Había una vez una pareja de águilas que construyeron su nido en lo alto de una montaña. Allí pusieron dos huevos. Pero un día hubo un terremoto que sacudió la montaña y volcó el nido. Los huevos rodaron cuesta abajo. El primero quedó prendido en una rama. El segundo cayó sobre un carro de heno.
La pareja de águilas buscó sus huevos, pero solo encontró el que había quedado en las ramas del árbol. Del segundo no tuvieron noticias y lo dieron por perdido.
—Al menos nos queda uno —dijeron. Y se llevaron el huevo a un nuevo nido.
El carro de heno llegó a una granja. Mientras el granjero descargaba el heno encontró el huevo y se lo llevó a las gallinas. Ellas cogieron el huevo y le dieron calor.
Días después el huevo eclosionó y nació el aguilucho. Pero las gallinas no sabían que era.
—Vaya pollo tan raro —decían. Y lo criaron como un pollito más.
El aguilucho creía y crecía, pero seguía comportándose como una gallina. Sin embargo, había algo en su interior que le decía que aquel no era su sitio. Y miraba al cielo, donde veía a las aves volar, y suspirara:
—Ojalá yo también pudiera surcar el cielo.

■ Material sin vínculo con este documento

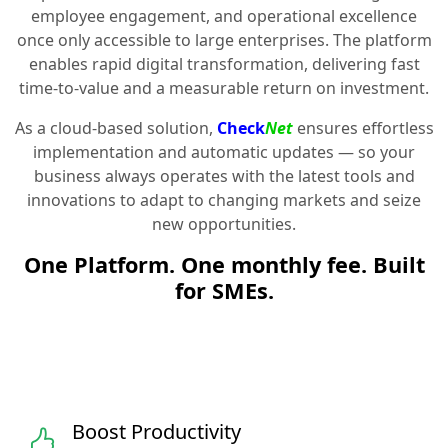
employee engagement, and operational excellence
once only accessible to large enterprises. The platform
enables rapid digital transformation, delivering fast
time-to-value and a measurable return on investment.
As a cloud-based solution,
Check
Net
ensures effortless
implementation and automatic updates — so your
business always operates with the latest tools and
innovations to adapt to changing markets and seize
new opportunities.
One Platform. One monthly fee. Built
for SMEs.
Boost Productivity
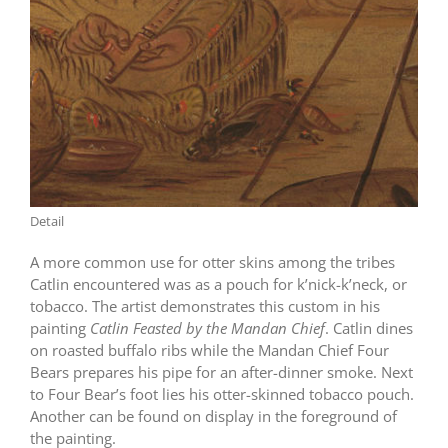
Detail
A more common use for otter skins among the tribes
Catlin encountered was as a pouch for k’nick-k’neck, or
tobacco. The artist demonstrates this custom in his
painting
Catlin
Feasted by the Mandan Chief
. Catlin dines
on roasted buffalo ribs while the Mandan Chief Four
Bears prepares his pipe for an after-dinner smoke. Next
to Four Bear’s foot lies his otter-skinned tobacco pouch.
Another can be found on display in the foreground of
the painting.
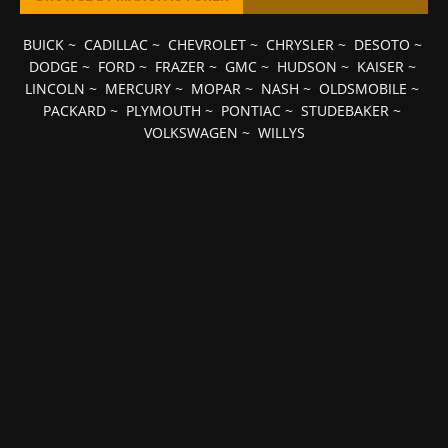
BUICK
~
CADILLAC
~
CHEVROLET
~
CHRYSLER
~
DESOTO
~
DODGE
~
FORD
~
FRAZER
~
GMC
~
HUDSON
~
KAISER
~
LINCOLN
~
MERCURY
~
MOPAR
~
NASH
~
OLDSMOBILE
~
PACKARD
~
PLYMOUTH
~
PONTIAC
~
STUDEBAKER
~
VOLKSWAGEN
~
WILLYS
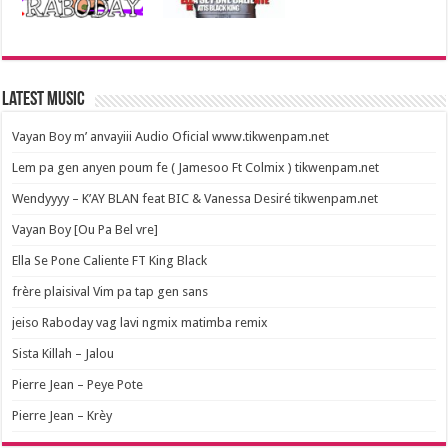
Latest Music
Vayan Boy m’ anvayiii Audio Oficial www.tikwenpam.net
Lem pa gen anyen poum fe ( Jamesoo Ft Colmix ) tikwenpam.net
Wendyyyy – K’AY BLAN feat BIC & Vanessa Desiré tikwenpam.net
Vayan Boy [Ou Pa Bel vre]
Ella Se Pone Caliente FT King Black
frère plaisival Vim pa tap gen sans
jeiso Raboday vag lavi ngmix matimba remix
Sista Killah – Jalou
Pierre Jean – Peye Pote
Pierre Jean – Krèy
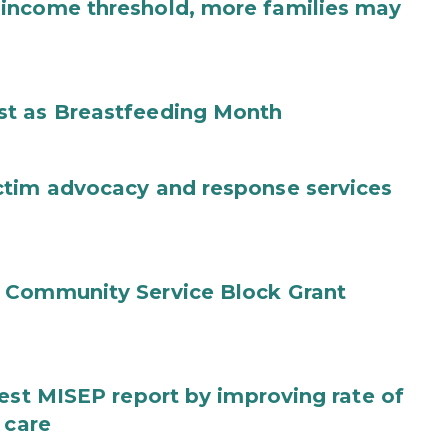
income threshold, more families may
st as Breastfeeding Month
ctim advocacy and response services
 Community Service Block Grant
test MISEP report by improving rate of
 care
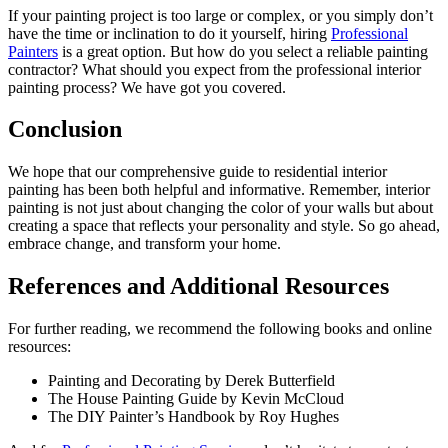
If your painting project is too large or complex, or you simply don’t
have the time or inclination to do it yourself, hiring
Professional
Painters
is a great option. But how do you select a reliable painting
contractor? What should you expect from the professional interior
painting process? We have got you covered.
Conclusion
We hope that our comprehensive guide to residential interior
painting has been both helpful and informative. Remember, interior
painting is not just about changing the color of your walls but about
creating a space that reflects your personality and style. So go ahead,
embrace change, and transform your home.
References and Additional Resources
For further reading, we recommend the following books and online
resources:
Painting and Decorating by Derek Butterfield
The House Painting Guide by Kevin McCloud
The DIY Painter’s Handbook by Roy Hughes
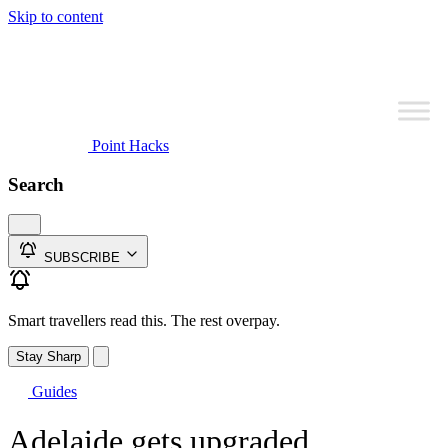
Skip to content
Point Hacks
Search
SUBSCRIBE
Smart travellers read this. The rest overpay.
Stay Sharp
Guides
Adelaide gets upgraded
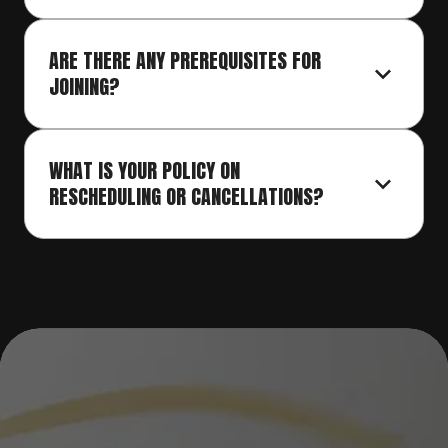
ARE THERE ANY PREREQUISITES FOR 
JOINING?
WHAT IS YOUR POLICY ON 
RESCHEDULING OR CANCELLATIONS?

Las gallinas, cuando le oían decir aquello, le decían:
—Pero recuerda que no eres más que una gallina. Y las gallinas no pueden volar.
Semanas después apareció por allí otro pájaro extraño y las gallinas se alborotaron
—Mirad, otro pollo raro —dijeron.
—No soy un pollo ni una gallina; soy un águila y estoy buscando a mi hermano —dijo el águila.
—Aquí solo hay gallinas —dijo el gallo—. Será mejor que te vayas.
El pájaro se fue, pero su hermano lo había oído todo. Entonces, empezó a atar cabos. Se dirigió al manantial y miró su reflejo en el agua. Y se sorprendió al ver que el reflejo no le devolvía la imagen de una gallina o un pollo, sino una igual a la del pájaro que había estado en la granja.
—¡Soy un águila! —gritó—. Entonces ¡podré volar!
Todas las gallinas empezaron a reírse.
—¡No eres más que una gallina fea! —le decían.
Pero el águila decidió intentarlo. Así que se fue dando saltos hasta que consiguió subir a lo alto de una pequeña colina. Allí intentó abrir sus alas. Pero eran tan grandes que no sabía qué hacer con ellas.
E
ntonces apareció el granjero, cogió al águila y la colocó en una rama. Con un palo largo le fue dando pequeños toques al águila para que fuera al extremo de la rama. Desde allí todo era maravilloso. La caída era enorme. Pero el águila solo miraba al cielo. Aun así, seguía sin saber qué hacer.
Al ver que no hacía nada, el granjero sacó un hacha y cortó la rama. Por instinto el águila abrió las alas y empezó a planear. Luego intentó agitarlas, y descubrió que eso le permitía subir más alto.
Otra águila se acercó y le dijo:
—¡Hola, hermano! Por fin te encontré.
Las dos águilas se fueron al nido donde estaban sus padres. Estos se pusieron muy contentos al encontrar a su hijo perdido. Tuvieron que enseñarle muchas cosas. Pero, por fin, están juntos de nuevo.